We have not said much in detail about the impact of changes in the monetary system on the market system. Modern ideas on that will have to wait for a later chapter on "Monetary Policy." But these modern ideas grow out of an idea from the Classical Economists, known as the Quantity Theory of Money.
The quantity theory is based on the identity
M*V = p*RGDP
where M is the quantity of money in circulation, p*RGDP is nominal GDP, and V is the "velocity of money." The idea here is that each transaction will require a certain amount of money to carry it out. The amount of money for a given transaction will depend on the habits and customs of the time and place, but will be fairly stable in the short run. In turn, the number of transactions (of each specific type) will be roughly proportionate to production, that is, to RGDP. So we have a predictable relationship between the production, RGDP, and the quantity of money needed to finance and sell it.
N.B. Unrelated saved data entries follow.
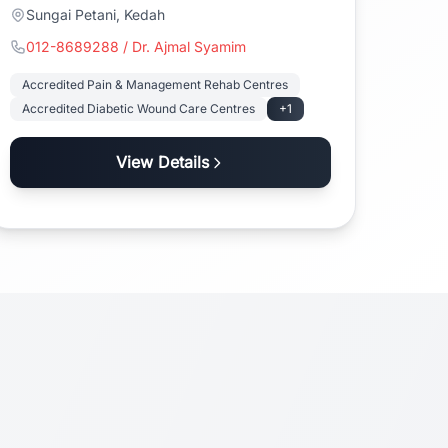
Sungai Petani, Kedah
012-8689288 / Dr. Ajmal Syamim
Accredited Pain & Management Rehab Centres
Accredited Diabetic Wound Care Centres
+1
View Details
An increase in the price level would proportionately increase the amount of money needed to do that.
The equation
M*V = p*RGDP
is an identity because V is defined as p*RGDP/M. But early quantity theorists held that V is a constant, which means that the demand for money is proportional to nominal income -- an hypothesis which we can test against the facts.
Over the twentieth century as a whole, this hypothesis has done pretty well as a first approximation, though some monetary economists feel that the relationship has been less predictable, for the U. S. A, in the last decades of the twentieth century.